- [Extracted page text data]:
------------------------------------------------
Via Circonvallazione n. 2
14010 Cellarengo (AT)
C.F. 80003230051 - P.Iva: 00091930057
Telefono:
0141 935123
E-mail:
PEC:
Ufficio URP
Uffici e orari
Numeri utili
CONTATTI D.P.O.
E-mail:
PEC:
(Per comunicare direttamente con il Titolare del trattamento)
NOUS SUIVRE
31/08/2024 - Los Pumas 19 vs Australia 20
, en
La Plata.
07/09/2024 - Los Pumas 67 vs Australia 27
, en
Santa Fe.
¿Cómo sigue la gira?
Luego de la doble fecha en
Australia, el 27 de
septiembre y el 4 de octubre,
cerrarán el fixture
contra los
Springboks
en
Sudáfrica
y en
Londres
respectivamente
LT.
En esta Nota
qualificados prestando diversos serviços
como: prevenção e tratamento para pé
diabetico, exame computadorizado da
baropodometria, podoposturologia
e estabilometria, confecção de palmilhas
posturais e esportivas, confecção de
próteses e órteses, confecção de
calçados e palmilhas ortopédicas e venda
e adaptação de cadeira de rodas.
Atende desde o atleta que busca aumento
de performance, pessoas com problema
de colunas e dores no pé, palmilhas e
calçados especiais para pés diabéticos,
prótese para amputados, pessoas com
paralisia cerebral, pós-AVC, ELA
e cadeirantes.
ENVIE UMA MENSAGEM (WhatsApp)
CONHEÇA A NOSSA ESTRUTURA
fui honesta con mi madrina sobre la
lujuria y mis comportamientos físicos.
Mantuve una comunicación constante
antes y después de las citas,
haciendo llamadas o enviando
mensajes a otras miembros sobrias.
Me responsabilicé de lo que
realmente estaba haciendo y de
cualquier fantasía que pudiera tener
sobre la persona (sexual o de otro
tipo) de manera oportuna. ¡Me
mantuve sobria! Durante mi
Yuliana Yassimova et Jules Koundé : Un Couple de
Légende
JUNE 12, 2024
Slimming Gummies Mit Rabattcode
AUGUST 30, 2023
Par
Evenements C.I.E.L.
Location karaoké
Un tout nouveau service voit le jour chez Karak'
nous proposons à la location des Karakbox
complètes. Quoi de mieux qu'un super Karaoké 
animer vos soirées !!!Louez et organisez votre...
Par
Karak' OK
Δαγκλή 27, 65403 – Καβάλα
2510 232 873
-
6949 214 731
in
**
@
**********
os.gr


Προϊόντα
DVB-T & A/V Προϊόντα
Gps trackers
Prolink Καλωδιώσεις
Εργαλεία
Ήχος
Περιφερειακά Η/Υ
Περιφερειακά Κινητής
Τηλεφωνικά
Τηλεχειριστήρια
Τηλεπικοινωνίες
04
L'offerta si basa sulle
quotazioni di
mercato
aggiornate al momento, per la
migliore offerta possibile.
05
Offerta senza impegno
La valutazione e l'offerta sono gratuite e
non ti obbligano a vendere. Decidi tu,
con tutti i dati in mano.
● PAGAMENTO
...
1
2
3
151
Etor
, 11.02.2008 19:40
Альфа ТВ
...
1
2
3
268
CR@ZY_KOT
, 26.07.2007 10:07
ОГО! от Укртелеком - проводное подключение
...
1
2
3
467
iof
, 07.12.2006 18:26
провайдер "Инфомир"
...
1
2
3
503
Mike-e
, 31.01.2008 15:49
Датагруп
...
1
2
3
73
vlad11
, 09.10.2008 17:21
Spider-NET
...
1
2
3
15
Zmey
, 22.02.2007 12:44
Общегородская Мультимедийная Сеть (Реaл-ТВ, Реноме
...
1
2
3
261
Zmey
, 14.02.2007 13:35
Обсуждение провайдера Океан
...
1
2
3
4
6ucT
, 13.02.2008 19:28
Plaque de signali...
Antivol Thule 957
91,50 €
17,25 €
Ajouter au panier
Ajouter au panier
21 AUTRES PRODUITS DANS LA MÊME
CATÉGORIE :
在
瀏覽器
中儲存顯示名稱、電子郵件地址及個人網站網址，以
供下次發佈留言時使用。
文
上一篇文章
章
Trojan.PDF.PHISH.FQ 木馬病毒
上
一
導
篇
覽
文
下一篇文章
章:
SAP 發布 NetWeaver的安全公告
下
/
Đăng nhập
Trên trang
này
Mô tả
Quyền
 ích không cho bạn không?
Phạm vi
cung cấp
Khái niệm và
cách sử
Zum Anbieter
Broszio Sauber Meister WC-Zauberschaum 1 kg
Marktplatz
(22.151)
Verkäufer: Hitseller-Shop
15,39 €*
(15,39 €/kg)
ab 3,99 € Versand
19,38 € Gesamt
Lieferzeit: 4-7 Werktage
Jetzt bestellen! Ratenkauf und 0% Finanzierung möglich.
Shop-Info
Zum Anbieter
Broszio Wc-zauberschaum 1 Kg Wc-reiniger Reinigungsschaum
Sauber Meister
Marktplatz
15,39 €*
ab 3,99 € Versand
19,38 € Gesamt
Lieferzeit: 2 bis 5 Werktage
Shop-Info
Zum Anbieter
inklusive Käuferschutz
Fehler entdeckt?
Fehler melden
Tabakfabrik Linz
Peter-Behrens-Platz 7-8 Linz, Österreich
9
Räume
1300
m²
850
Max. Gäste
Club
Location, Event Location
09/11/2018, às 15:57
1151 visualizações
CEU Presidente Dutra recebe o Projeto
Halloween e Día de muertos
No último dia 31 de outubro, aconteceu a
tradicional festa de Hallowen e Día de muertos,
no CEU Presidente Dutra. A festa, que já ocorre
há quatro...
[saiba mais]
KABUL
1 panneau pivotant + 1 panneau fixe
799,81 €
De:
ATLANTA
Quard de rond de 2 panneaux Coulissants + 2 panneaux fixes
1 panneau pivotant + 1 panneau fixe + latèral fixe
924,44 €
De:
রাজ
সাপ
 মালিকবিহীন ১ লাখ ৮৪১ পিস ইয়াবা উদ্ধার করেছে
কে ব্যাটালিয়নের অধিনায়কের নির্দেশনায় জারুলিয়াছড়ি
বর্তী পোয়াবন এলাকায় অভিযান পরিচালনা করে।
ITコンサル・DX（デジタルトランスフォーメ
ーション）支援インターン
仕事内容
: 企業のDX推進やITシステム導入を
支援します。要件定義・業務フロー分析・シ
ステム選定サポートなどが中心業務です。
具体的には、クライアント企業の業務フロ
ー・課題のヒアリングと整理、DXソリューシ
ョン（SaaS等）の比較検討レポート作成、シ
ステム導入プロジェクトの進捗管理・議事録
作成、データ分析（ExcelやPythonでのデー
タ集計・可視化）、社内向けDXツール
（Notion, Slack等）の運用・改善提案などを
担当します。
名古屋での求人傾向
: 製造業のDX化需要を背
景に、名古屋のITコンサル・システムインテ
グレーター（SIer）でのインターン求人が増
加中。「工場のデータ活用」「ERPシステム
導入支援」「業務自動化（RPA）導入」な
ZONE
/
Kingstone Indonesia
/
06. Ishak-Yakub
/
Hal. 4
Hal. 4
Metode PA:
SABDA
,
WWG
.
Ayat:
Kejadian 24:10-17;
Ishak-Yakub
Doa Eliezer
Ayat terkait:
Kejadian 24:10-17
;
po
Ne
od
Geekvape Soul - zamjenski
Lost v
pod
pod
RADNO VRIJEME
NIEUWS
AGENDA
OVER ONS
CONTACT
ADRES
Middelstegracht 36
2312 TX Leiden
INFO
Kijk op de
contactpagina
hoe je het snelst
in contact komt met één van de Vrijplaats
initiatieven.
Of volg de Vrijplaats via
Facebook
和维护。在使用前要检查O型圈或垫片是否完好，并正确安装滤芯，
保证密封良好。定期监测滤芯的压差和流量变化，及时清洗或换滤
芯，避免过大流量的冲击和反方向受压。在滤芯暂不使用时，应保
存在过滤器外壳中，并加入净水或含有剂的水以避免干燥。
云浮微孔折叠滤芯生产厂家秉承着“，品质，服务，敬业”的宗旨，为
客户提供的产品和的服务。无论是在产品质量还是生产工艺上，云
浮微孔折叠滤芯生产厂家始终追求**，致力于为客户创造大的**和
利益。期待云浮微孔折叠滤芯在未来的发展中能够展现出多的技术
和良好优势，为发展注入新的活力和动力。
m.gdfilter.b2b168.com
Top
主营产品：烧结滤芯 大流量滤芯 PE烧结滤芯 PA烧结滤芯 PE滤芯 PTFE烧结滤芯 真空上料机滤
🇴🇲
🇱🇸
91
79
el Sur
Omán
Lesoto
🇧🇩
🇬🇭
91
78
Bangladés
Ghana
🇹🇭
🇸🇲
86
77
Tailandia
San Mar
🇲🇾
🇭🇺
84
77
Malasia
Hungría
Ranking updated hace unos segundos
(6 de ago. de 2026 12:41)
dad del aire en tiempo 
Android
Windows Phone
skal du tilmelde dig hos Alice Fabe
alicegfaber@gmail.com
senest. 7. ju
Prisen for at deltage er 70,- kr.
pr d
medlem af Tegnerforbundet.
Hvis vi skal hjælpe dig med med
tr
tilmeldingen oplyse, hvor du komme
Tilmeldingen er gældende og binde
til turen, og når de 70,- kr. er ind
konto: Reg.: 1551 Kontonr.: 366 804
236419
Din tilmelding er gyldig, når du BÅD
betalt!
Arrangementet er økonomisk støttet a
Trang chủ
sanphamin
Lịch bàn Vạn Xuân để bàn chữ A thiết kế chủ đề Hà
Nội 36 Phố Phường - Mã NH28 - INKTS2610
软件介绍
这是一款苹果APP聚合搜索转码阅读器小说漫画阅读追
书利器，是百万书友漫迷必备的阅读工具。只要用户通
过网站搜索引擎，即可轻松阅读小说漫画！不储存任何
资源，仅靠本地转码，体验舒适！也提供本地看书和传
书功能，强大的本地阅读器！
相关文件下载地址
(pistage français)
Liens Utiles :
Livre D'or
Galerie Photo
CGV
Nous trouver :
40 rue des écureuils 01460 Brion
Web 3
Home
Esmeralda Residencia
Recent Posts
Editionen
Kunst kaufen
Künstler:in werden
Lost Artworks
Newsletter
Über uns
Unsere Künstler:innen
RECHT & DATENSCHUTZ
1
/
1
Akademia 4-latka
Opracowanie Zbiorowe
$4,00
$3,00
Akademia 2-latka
------------------------------------------------
- [WHAT TO PRODUCE]: From the entries above, list each line with "Linz" in it.

- [RESULT OF THE TASK]:
Tabakfabrik Linz
Peter-Behrens-Platz 7-8 Linz, Österreich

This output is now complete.